Nieistniejąca drewniana cerkiew
Obecność unitów na terenie Sokołowa datuje się na XVI wiek. Opisywana cerkiew (1726) prawdopodobnie była jeszcze cerkwią prawosławną, na pewno drewnianą. Stara cerkiew spłonęła, budowę nowej, także drewnianej, sfinansował Karol Kobyliński, właściciel Sokołowa. Lata 60. i 70. XIX wieku to liczne represje: proboszcz unicki zostaje zesłany w głąb Rosji, represje dotykają także wyznawców. Cerkiew natomiast przechodzi pod władzę kościoła prawosławnego. W 1895 roku cerkiew rozebrano, a z uzyskanego tak drewna wybudowano kaplicę na cmentarzu przy ul. Bartoszowej.
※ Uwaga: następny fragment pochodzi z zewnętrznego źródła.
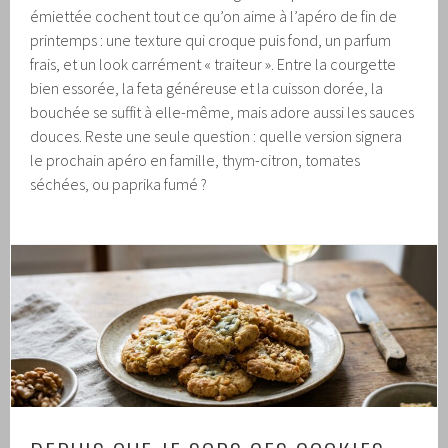
émiettée cochent tout ce qu’on aime à l’apéro de fin de
printemps : une texture qui croque puis fond, un parfum
frais, et un look carrément « traiteur ». Entre la courgette
bien essorée, la feta généreuse et la cuisson dorée, la
bouchée se suffit à elle-même, mais adore aussi les sauces
douces. Reste une seule question : quelle version signera
le prochain apéro en famille, thym-citron, tomates
séchées, ou paprika fumé ?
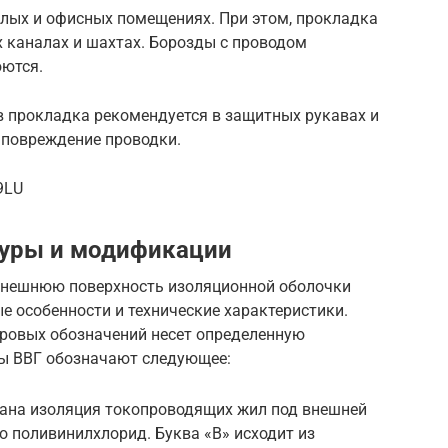
лых и офисных помещениях. При этом, прокладка
х каналах и шахтах. Борозды с проводом
ются.
в прокладка рекомендуется в защитных рукавах и
 повреждение проводки.
9LU
уры и модификации
 внешнюю поверхность изоляционной оболочки
ые особенности и технические характеристики.
ровых обозначений несет определенную
ы ВВГ обозначают следующее:
лана изоляция токопроводящих жил под внешней
о поливинилхлорид. Буква «В» исходит из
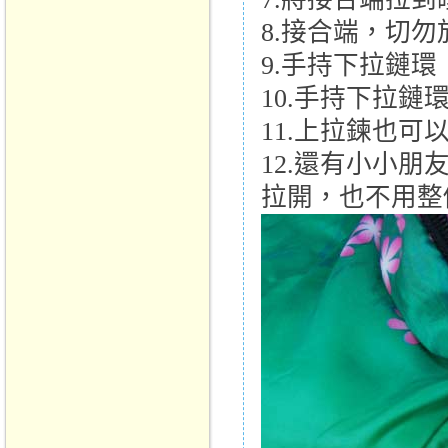
8.接合端，切勿
9.手持下拉鏈環
10.手持下拉鏈
11.上拉鍊也
12.還有小小
拉開，也不用整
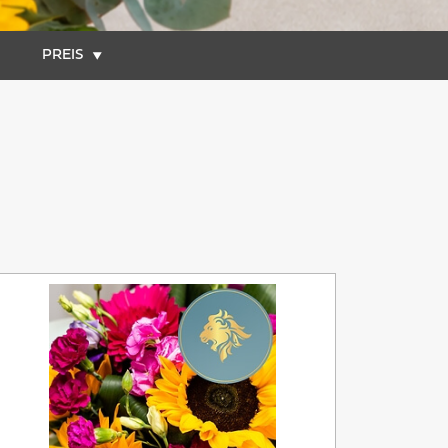
PREIS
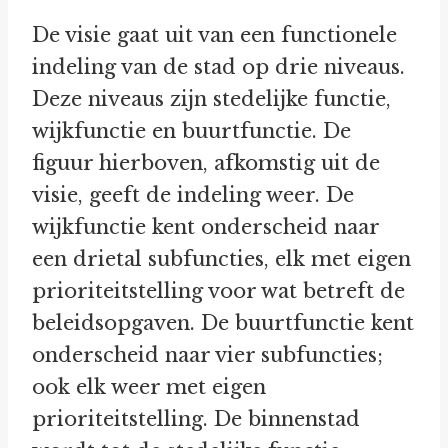
De visie gaat uit van een functionele
indeling van de stad op drie niveaus.
Deze niveaus zijn stedelijke functie,
wijkfunctie en buurtfunctie. De
figuur hierboven, afkomstig uit de
visie, geeft de indeling weer. De
wijkfunctie kent onderscheid naar
een drietal subfuncties, elk met eigen
prioriteitstelling voor wat betreft de
beleidsopgaven. De buurtfunctie kent
onderscheid naar vier subfuncties;
ook elk weer met eigen
prioriteitstelling. De binnenstad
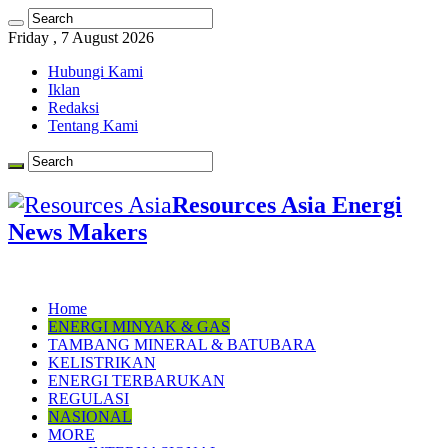
Friday , 7 August 2026
Hubungi Kami
Iklan
Redaksi
Tentang Kami
Resources Asia Energi
News Makers
Home
ENERGI MINYAK & GAS
TAMBANG MINERAL & BATUBARA
KELISTRIKAN
ENERGI TERBARUKAN
REGULASI
NASIONAL
MORE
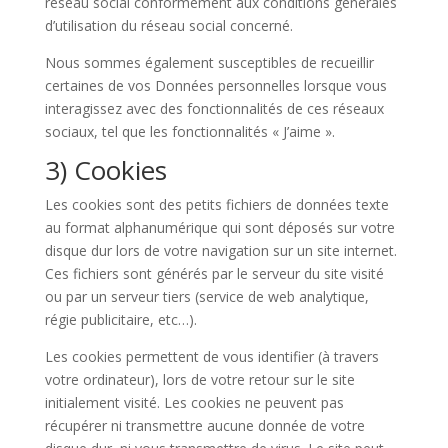
réseau social conformément aux conditions générales
d’utilisation du réseau social concerné.
Nous sommes également susceptibles de recueillir
certaines de vos Données personnelles lorsque vous
interagissez avec des fonctionnalités de ces réseaux
sociaux, tel que les fonctionnalités « J’aime ».
3) Cookies
Les cookies sont des petits fichiers de données texte
au format alphanumérique qui sont déposés sur votre
disque dur lors de votre navigation sur un site internet.
Ces fichiers sont générés par le serveur du site visité
ou par un serveur tiers (service de web analytique,
régie publicitaire, etc…).
Les cookies permettent de vous identifier (à travers
votre ordinateur), lors de votre retour sur le site
initialement visité. Les cookies ne peuvent pas
récupérer ni transmettre aucune donnée de votre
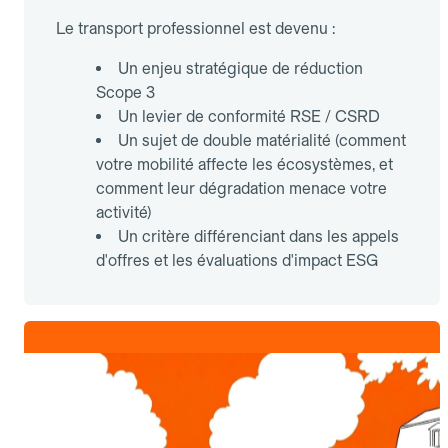
Le transport professionnel est devenu :
Un enjeu stratégique de réduction
Scope 3
Un levier de conformité RSE / CSRD
Un sujet de double matérialité (comment
votre mobilité affecte les écosystèmes, et
comment leur dégradation menace votre
activité)
Un critère différenciant dans les appels
d'offres et les évaluations d'impact ESG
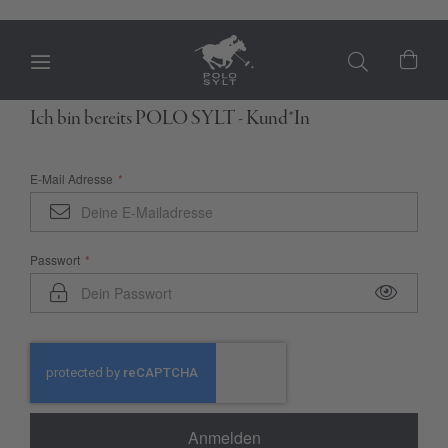
Mein
Ich bin bereits POLO SYLT - Kund*In
E-Mail Adresse
Passwort
Anmelden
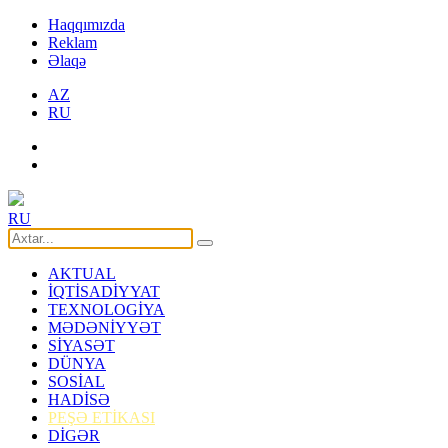
Haqqımızda
Reklam
Əlaqə
AZ
RU
RU
AKTUAL
İQTİSADİYYAT
TEXNOLOGİYA
MƏDƏNİYYƏT
SİYASƏT
DÜNYA
SOSİAL
HADİSƏ
PEŞƏ ETİKASI
DİGƏR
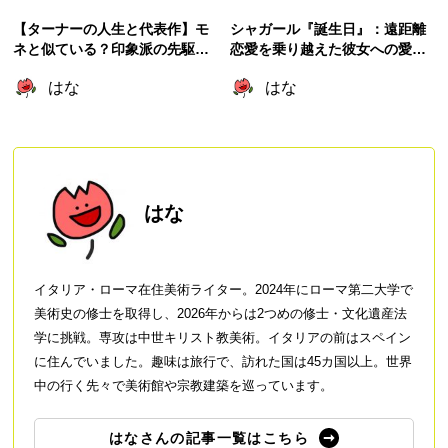
【ターナーの人生と代表作】モ
シャガール『誕生日』：遠距離
ネと似ている？印象派の先駆
恋愛を乗り越えた彼女への愛が
け？
爆発したロマンチックな作品
はな
はな
はな
イタリア・ローマ在住美術ライター。2024年にローマ第二大学で
美術史の修士を取得し、2026年からは2つめの修士・文化遺産法
学に挑戦。専攻は中世キリスト教美術。イタリアの前はスペイン
に住んでいました。趣味は旅行で、訪れた国は45カ国以上。世界
中の行く先々で美術館や宗教建築を巡っています。
はなさんの記事一覧はこちら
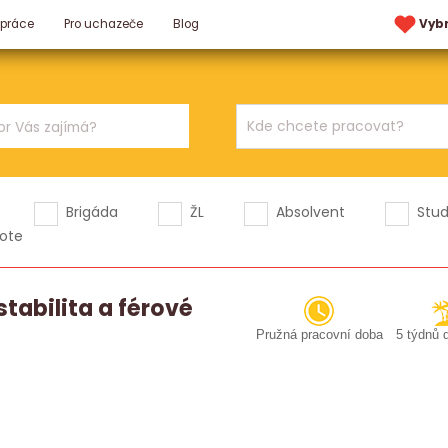
 práce
Pro uchazeče
Blog
Vyb
Brigáda
ŽL
Absolvent
Stu
ote
tabilita a férové
Pružná pracovní doba
5 týdnů 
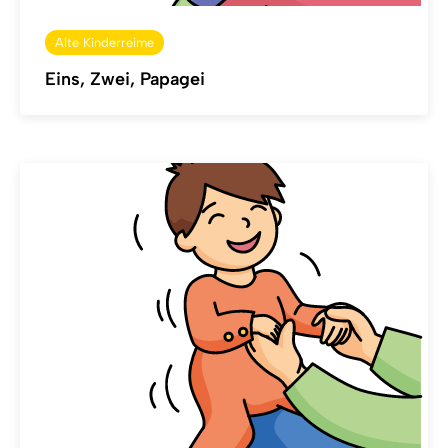
Alte Kinderreime
Eins, Zwei, Papagei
Mniej więcej dwa lata później na miejscu rozebranej cerkwi unickiej powstaje cerkiew prawosławna, również drewniana, rozebrana w 1909 roku z myślą o budowie prawosławnej cerkwi murowanej.
Obecnie znajduje się tu Skwer Unitów Podlaskich oraz płyta, upamiętniająca rozstrzelanie grupy mieszkańców w czasie II wojny światowej.